I do not know.... Botched in an unfixable way?
Lainaus käyttäjältä: MrPhil - elokuu 30, 2011, 07:12:50 IP
What sort of "funky characters" are you getting on your browser? Do they include a lot of question-mark-in-black-diamonds? If so, you're displaying in UTF-8 text with Latin-1 (or some other single byte encoding). Or, are accented non-ASCII characters replaced by a stream of two or three odd accented characters each?
it looks like.... html etities such as » are being replaced with accented characters... (see attachment) so I guess the latter.
Lainaus käyttäjältä: MrPhil - elokuu 30, 2011, 07:12:50 IP
Do you know enough about your forum to say what the database encoding/collation is, what languages are supported in what encodings, and what the pages are supposed to be displayed in?
Sadly, no - but I use phpmyadmin all the time, so I guess I could look....
Hey I appreciate the response!
Lainaus käyttäjältä: digit - elokuu 30, 2011, 07:58:18 IP
I do not know.... Botched in an unfixable way?
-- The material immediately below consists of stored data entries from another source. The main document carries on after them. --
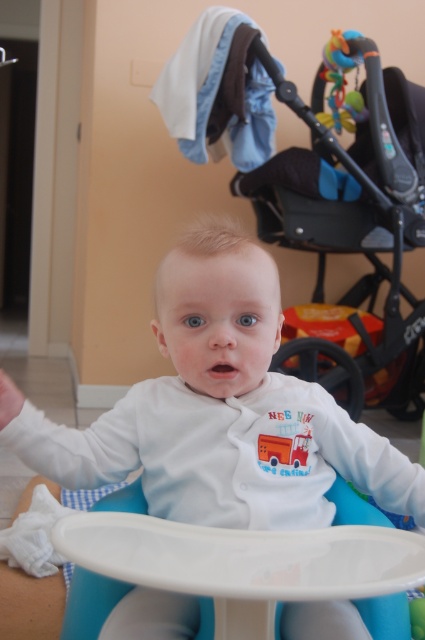 Between white soft baby at center and rubberized plastic teething toy at upper right, which one is positioned higher?

rubberized plastic teething toy at upper right

Between point (337, 467) and point (328, 48), which one is positioned behind?

Positioned behind is point (328, 48).

Is point (275, 516) positioned before point (333, 88)?

Yes, it is.

The width and height of the screenshot is (425, 640). I want to click on white soft baby at center, so click(x=218, y=410).

Does black plastic baby carriage at upper center appear on the left side of white plastic table at center?

In fact, black plastic baby carriage at upper center is to the right of white plastic table at center.

Does point (356, 193) come farther from viewer compared to point (110, 600)?

That is True.

Where is `black plastic baby carriage at upper center`? This screenshot has height=640, width=425. black plastic baby carriage at upper center is located at coordinates pyautogui.click(x=272, y=136).

Is point (169, 442) positioned behind point (173, 129)?

No, (169, 442) is in front of (173, 129).

Is point (183, 268) in front of point (333, 220)?

Yes, it is.

Measure the distance between point (183, 330) and camera.

A distance of 36.42 inches exists between point (183, 330) and camera.

Where is `white soft baby at center`? white soft baby at center is located at coordinates (218, 410). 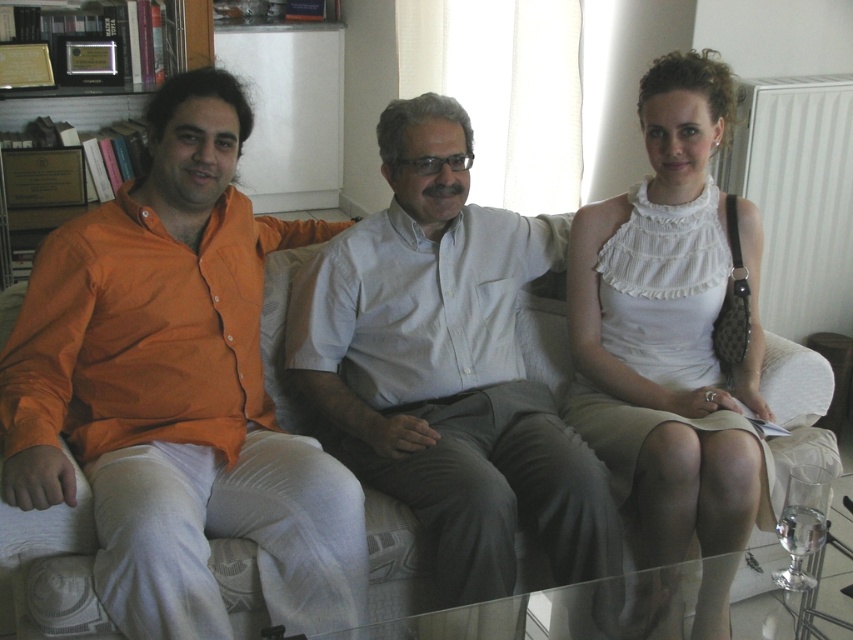 Looking at this image, can you confirm if orange cotton shirt at left is bigger than wooden bookshelf at upper left?

Yes, orange cotton shirt at left is bigger than wooden bookshelf at upper left.

Which of these two, orange cotton shirt at left or wooden bookshelf at upper left, stands shorter?

With less height is wooden bookshelf at upper left.

Is point (138, 212) positioned in front of point (189, 33)?

That is True.

Image resolution: width=853 pixels, height=640 pixels. Find the location of `orange cotton shirt at left`. orange cotton shirt at left is located at coordinates (177, 390).

Is point (103, 596) positioned in front of point (578, 452)?

Yes, point (103, 596) is in front of point (578, 452).

Which is in front, point (219, 637) or point (415, 420)?

Positioned in front is point (219, 637).

The height and width of the screenshot is (640, 853). What are the coordinates of `orange cotton shirt at left` in the screenshot? It's located at (177, 390).

Can you confirm if white cotton shirt at center is positioned to the right of wooden bookshelf at upper left?

Indeed, white cotton shirt at center is positioned on the right side of wooden bookshelf at upper left.

Locate an element on the screen. white cotton shirt at center is located at coordinates (445, 368). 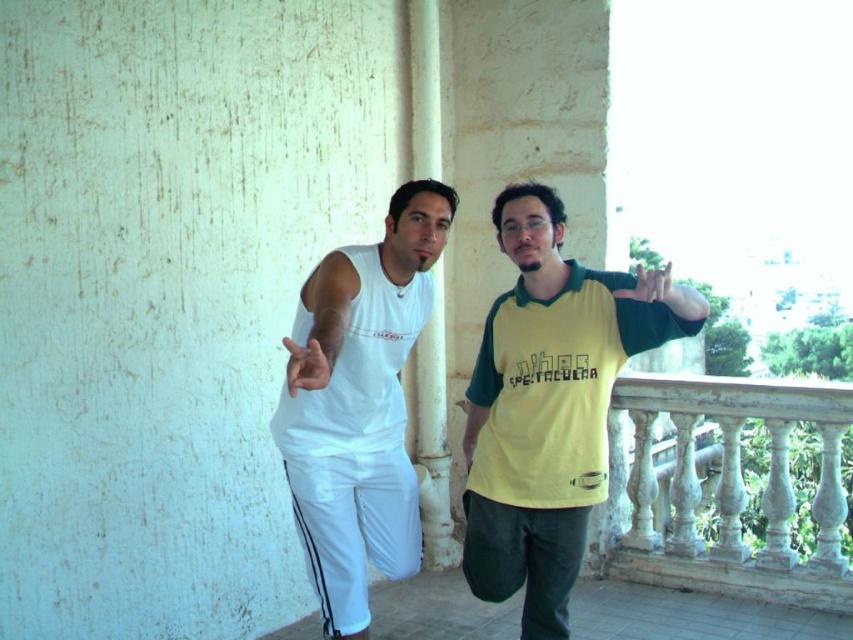 Question: Which point appears closest to the camera in this image?

Choices:
 (A) (694, 422)
 (B) (328, 570)
 (C) (543, 364)
 (D) (292, 392)

Answer: (D)

Question: Is white matte tank top at center in front of yellow-green fabric hand at upper right?

Choices:
 (A) yes
 (B) no

Answer: (B)

Question: Which object appears farthest from the camera in this image?

Choices:
 (A) white stone balustrade at lower right
 (B) yellow-green fabric hand at upper right
 (C) matte white hand at center

Answer: (A)

Question: Is matte white hand at center positioned behind yellow-green fabric hand at upper right?

Choices:
 (A) yes
 (B) no

Answer: (B)

Question: Which is nearer to the matte white hand at center?

Choices:
 (A) yellow-green fabric hand at upper right
 (B) white matte tank top at center

Answer: (B)

Question: Where is yellow-green jersey at right located in relation to yellow-green fabric hand at upper right in the image?

Choices:
 (A) above
 (B) below

Answer: (B) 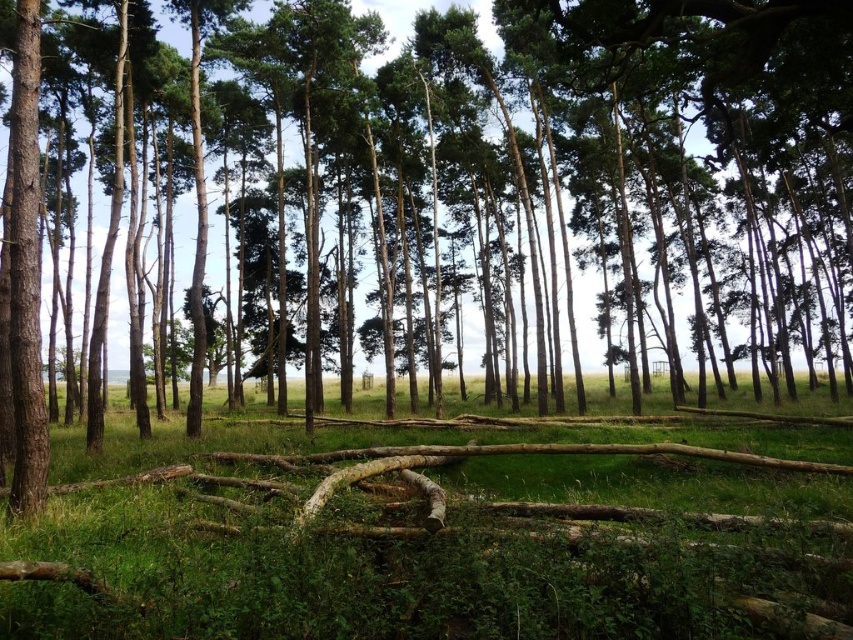 Can you confirm if green grassy at center is thinner than smooth brown tree trunk at left?

No.

Is green grassy at center bigger than smooth brown tree trunk at left?

Correct, green grassy at center is larger in size than smooth brown tree trunk at left.

Where is `green grassy at center`? This screenshot has width=853, height=640. green grassy at center is located at coordinates (437, 538). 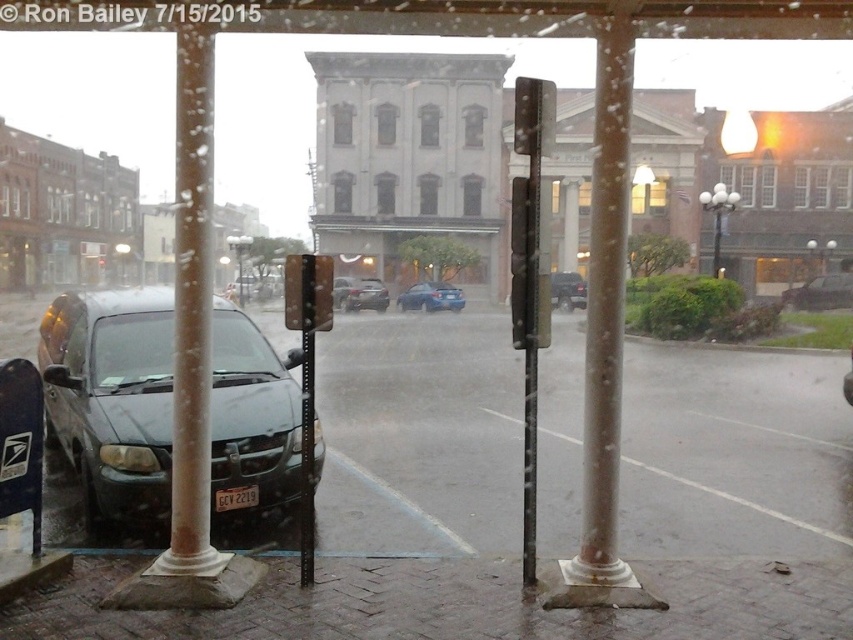 Can you confirm if matte black suv at center is positioned to the right of metallic rectangular traffic light at left?

Indeed, matte black suv at center is positioned on the right side of metallic rectangular traffic light at left.

Describe the element at coordinates (567, 291) in the screenshot. I see `matte black suv at center` at that location.

Find the location of `matte black suv at center`. matte black suv at center is located at coordinates (567, 291).

What are the coordinates of `matte black suv at center` in the screenshot? It's located at (567, 291).

Who is positioned more to the right, white marble pole at left or matte black suv at center?

matte black suv at center is more to the right.

Who is higher up, white marble pole at left or matte black suv at center?

matte black suv at center is above.

What do you see at coordinates (190, 316) in the screenshot? The width and height of the screenshot is (853, 640). I see `white marble pole at left` at bounding box center [190, 316].

Identify the location of white marble pole at left. This screenshot has height=640, width=853. (190, 316).

Can you confirm if white marble pole at left is positioned to the right of metallic silver streetlight at upper right?

Incorrect, white marble pole at left is not on the right side of metallic silver streetlight at upper right.

Is white marble pole at left closer to camera compared to metallic silver streetlight at upper right?

Yes, white marble pole at left is closer to the viewer.

The width and height of the screenshot is (853, 640). What are the coordinates of `white marble pole at left` in the screenshot? It's located at (190, 316). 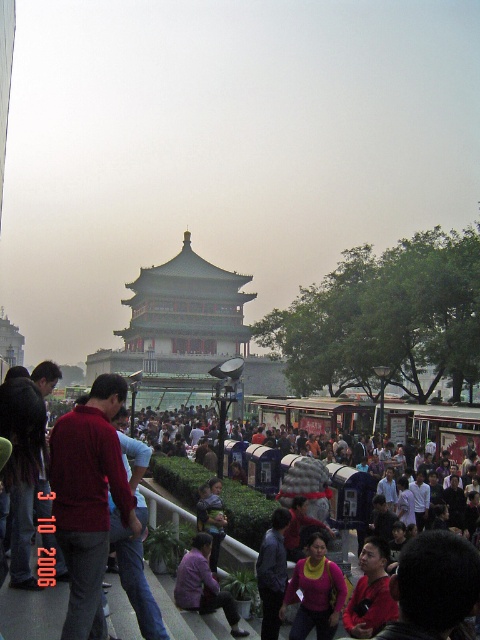 You are standing in the public square and want to walk towards the pagoda. There are two points marked on the ground ahead of you. One is labeled as point (182, 604) and the other is point (261, 592). Which point should you step on first to stay on the path leading directly to the pagoda?

Point (182, 604) should be stepped on first because it is in front of point (261, 592), meaning it is closer to the pagoda along the path.

In the scene shown: You are a delivery person carrying a box that requires a signature. You see a person wearing a matte pink sweater at center and another wearing a purple fabric shirt at lower center. Which person is closer to you if you are standing at the entrance of the pagoda?

The purple fabric shirt at lower center is closer since it is located at lower center compared to the matte pink sweater at center, which is further away from the entrance. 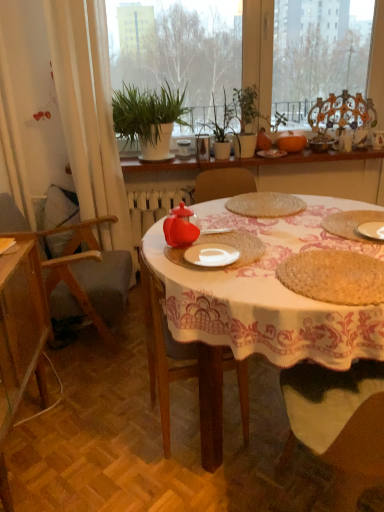 Find the location of a particular element. The width and height of the screenshot is (384, 512). free location above white ceramic plate at center (from a real-world perspective) is located at coordinates (207, 252). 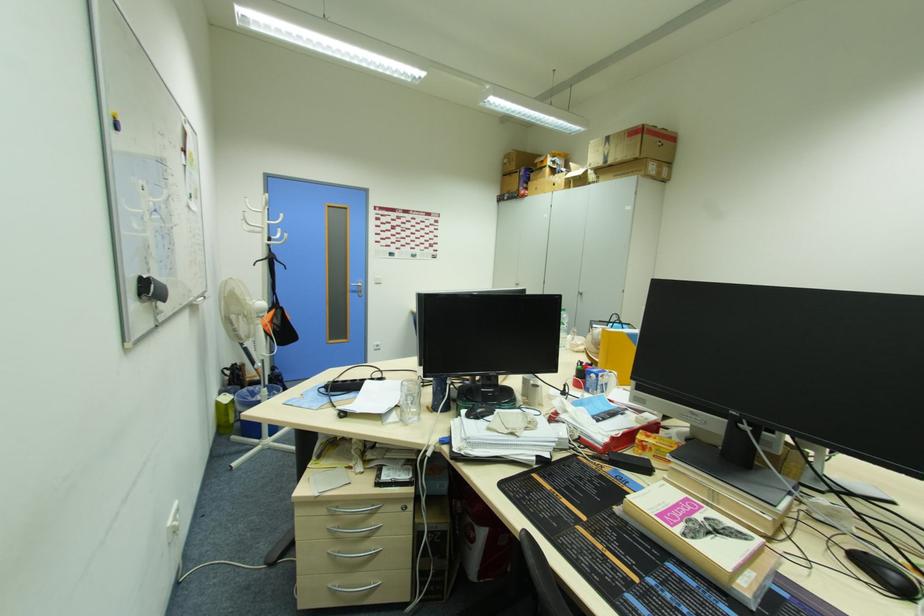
Mostly fixable, depending on how long you let this go and how much effort you're willing to put in. The biggest danger is that the page character encoding has changed, and no longer matches what's already in your database. If users type in accented and non-Latin characters, they'll be in a different encoding and will have to be manually corrected at some point (editing the database via phpMyAdmin).
Lainaa
it looks like.... html etities such as » are being replaced with accented characters... (see attachment) so I guess the latter.
That looks like UTF-8 characters being displayed in a single-byte encoding such as Latin-1 or Windows-1252. Quite possible that your new server settings (Latin-1) are overriding what the page is asking to be displayed in (UTF-8). Talk to your host immediately. Meanwhile, your browser can be told to display in another encoding... try forcing UTF-8 for a page and see if it looks "right" now. If it does, see if the <meta> tag for character encoding on your page is still UTF-8 or it got changed somehow. If it still says "UTF-8", the server setup is wrong.
Lainaa
Meanwhile, your browser can be told to display in another encoding... try forcing UTF-8 for a page and see if it looks "right" now. If it does, see if the <meta> tag for character encoding on your page is still UTF-8 or it got changed somehow. If it still says "UTF-8", the server setup is wrong.
Thanks...
Thanks my current meta tag is.....
<meta http-equiv="Content-Type" content="text/html; charset=ISO-8859-1" />
How do I set that to UTF-8 (or otherwise force browsers to display as UTF-8?) ... I can't seem to find where that is being set - is the character encoding a variable I can change/set somewhere?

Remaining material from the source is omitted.